Christian Cooper, the Black man who filmed a White woman calling the police on him while he was birdwatching in New York’s Central Park in May, says he’s not cooperating in her prosecution — which “lets white people off the hook” and “their own prejudices unexamined.”
“I think it’s a mistake to focus on this one individual,” Cooper wrote in an Opinion piece Monday in The Washington Post. “The important thing the incident highlights is the long-standing, deep-seated racial bias against us black and brown folk that permeates the United States.”
The Manhattan district attorney is prosecuting the woman, Amy Cooper (no relation), on a charge of falsely reporting an incident in the third degree. She has been issued a desk appearance ticket and is scheduled for arraignment October 14.
“I’m ambivalent about the prosecution and have chosen not to aid the investigation,” Cooper wrote.
“Focusing on charging Amy Cooper lets white people off the hook from all that,” he added.
“They can scream for her head while leaving their own prejudices unexamined. They can push for her prosecution and pat themselves on the back for having done something about racism, when they’ve actually done nothing, and their own Amy Cooper remains only one purse-clutch in the presence of a black man away.”

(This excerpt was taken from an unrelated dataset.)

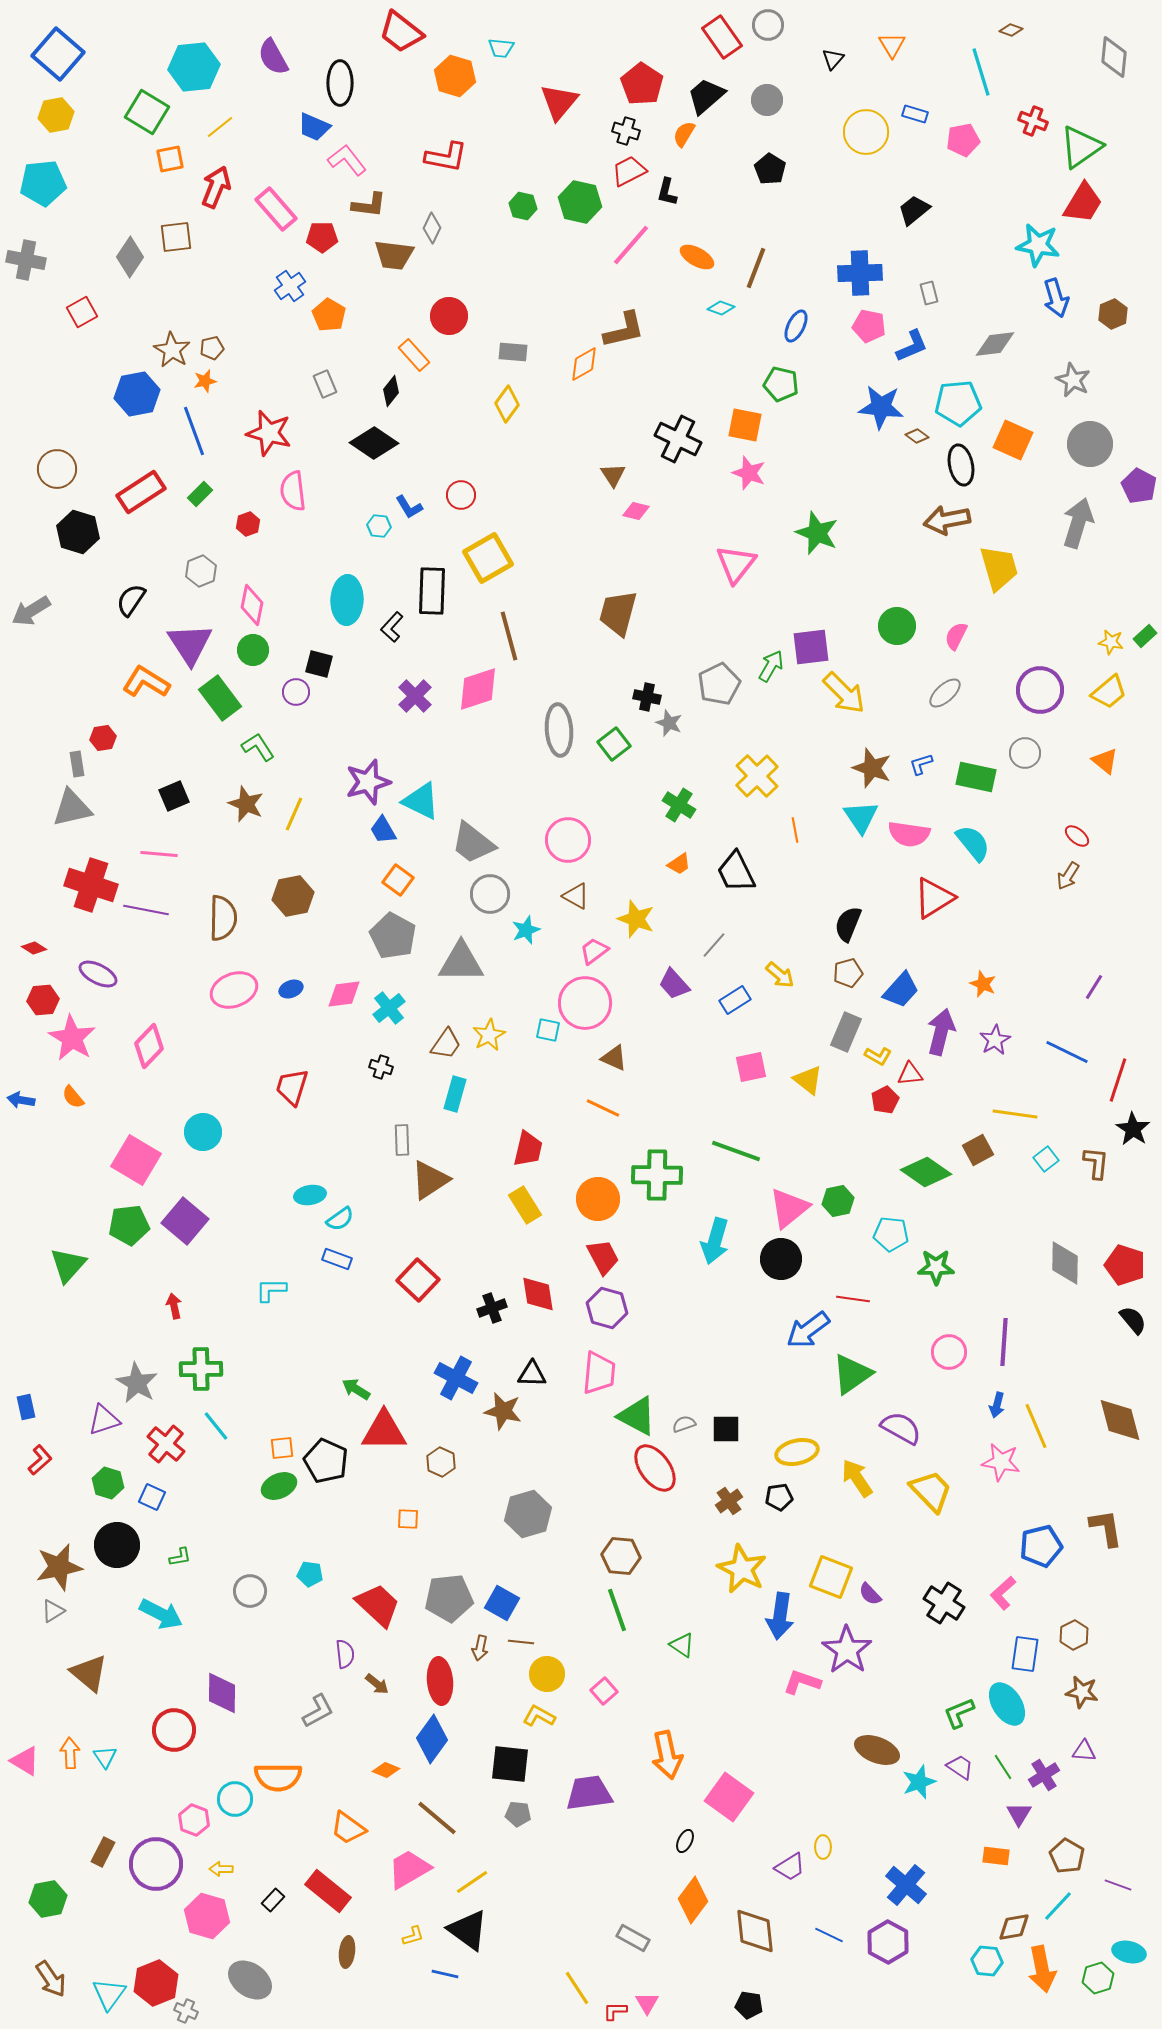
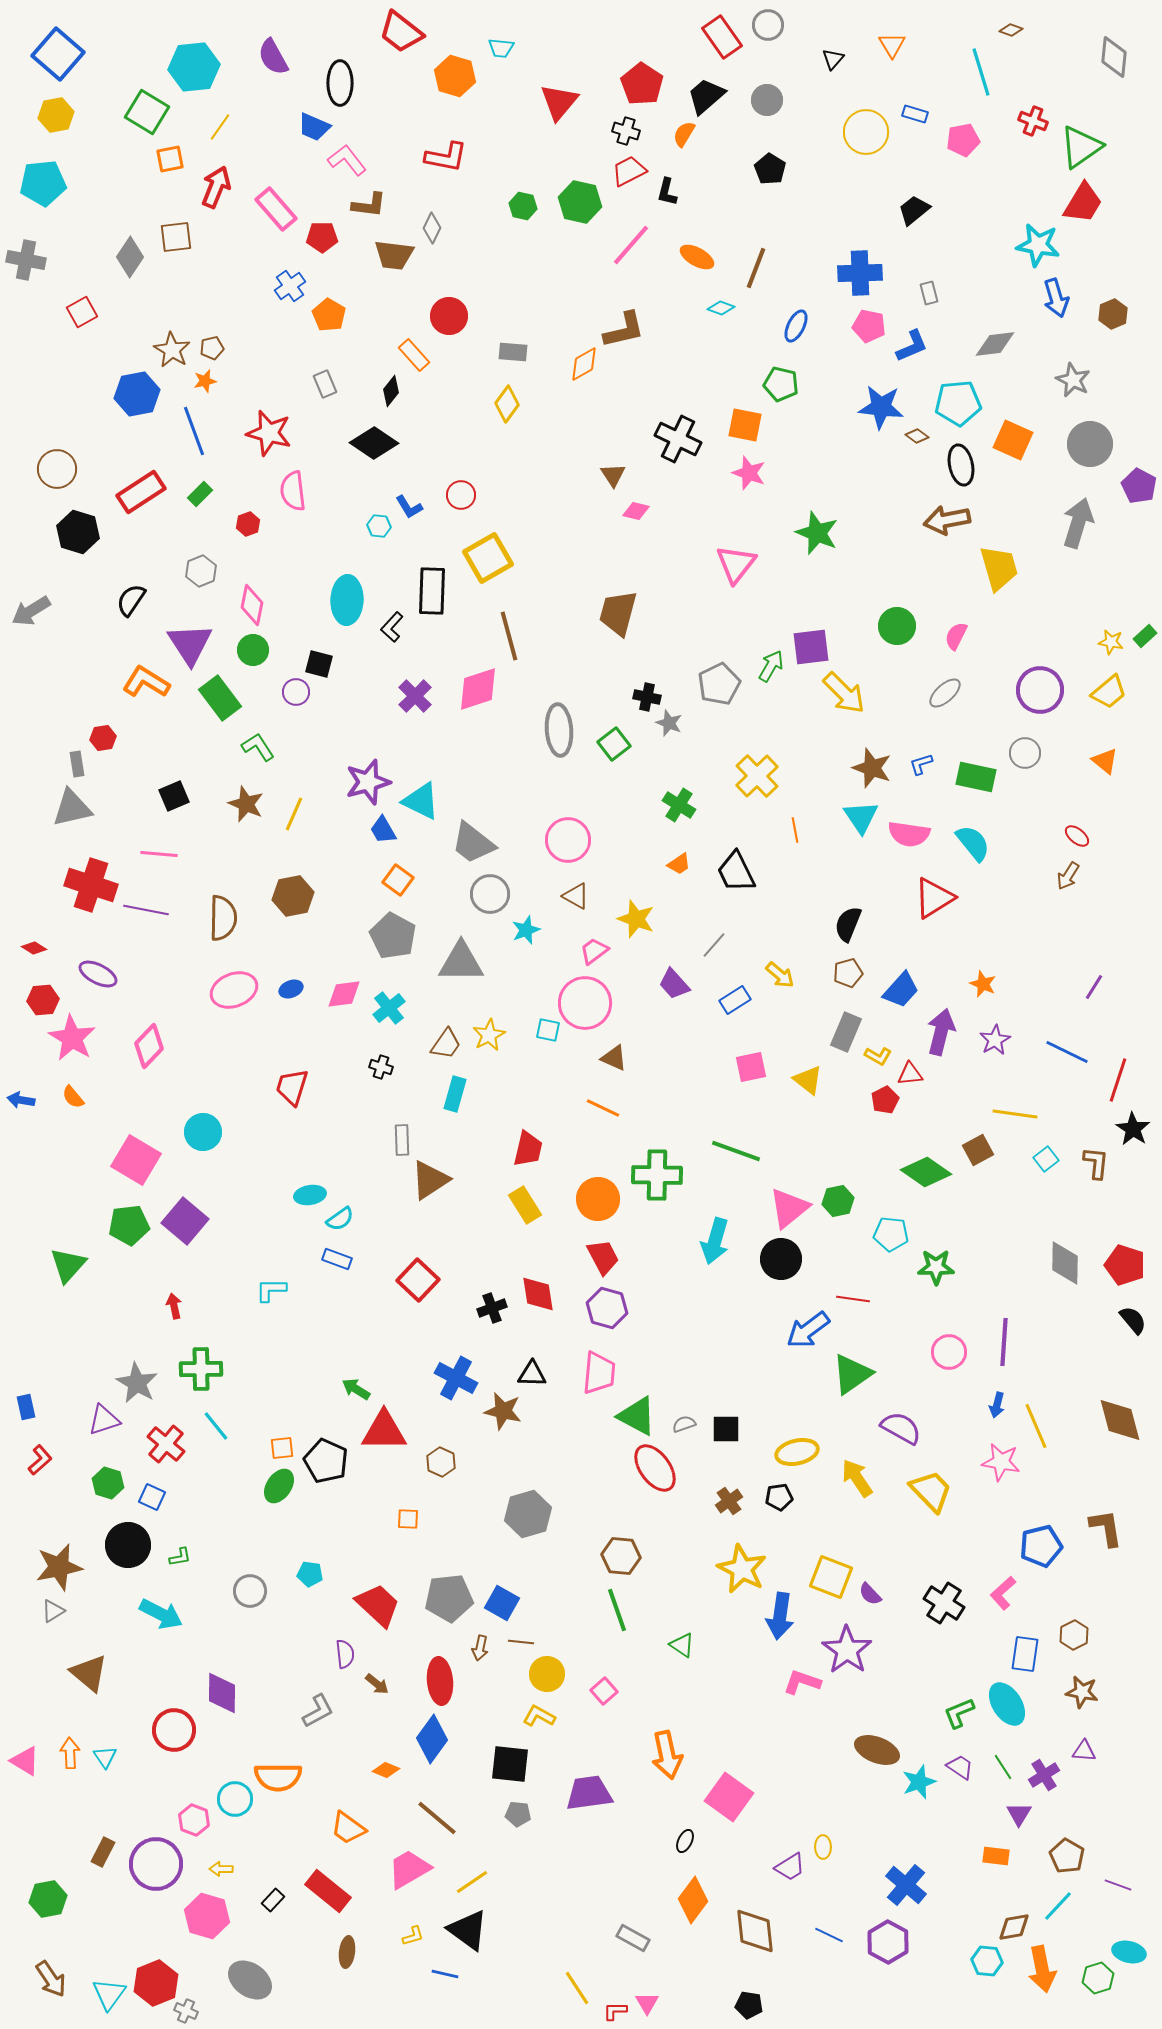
yellow line at (220, 127): rotated 16 degrees counterclockwise
green ellipse at (279, 1486): rotated 32 degrees counterclockwise
black circle at (117, 1545): moved 11 px right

‘I must err on the side of compassion’
Cooper was walking her dog in Central Park in May when she encountered Christian Cooper in a wooded area known as the Ramble. A dispute began because her dog was not on a leash, contrary to the Ramble’s rules, both of them told CNN.
Christian Cooper posted on Facebook a part of their exchange that he filmed, which then was shared widely as another example of White people calling the police on Black people for mundane things. In the recording, he is silent for the most part, while she frantically tells police he is threatening her and her dog.
“Considering that Amy Cooper has already lost her job and her reputation, it’s hard to see what is to be gained by a criminal charge, aside from the upholding of principle,” Christian Cooper wrote in The Post.
“If her current setbacks aren’t deterrent enough to others seeking to weaponize race, it’s unlikely the threat of legal action would change that.”
He wrote that “if the fear is that police would have done me harm” after the woman’s call “then the solution is to fix policing.”
“I must err on the side of compassion and choose not to be involved in this prosecution,” Cooper wrote. “Let the DA do his job. He has already decided to pursue charges; if he feels my involvement is essential to the case, he can subpoena me. If subpoenaed, I will testify, truthfully and accurately. Otherwise, the case is the DA’s, not mine.”
The office of Manhattan District Attorney Cyrus Vance declined comment, spokesman Danny Frost said.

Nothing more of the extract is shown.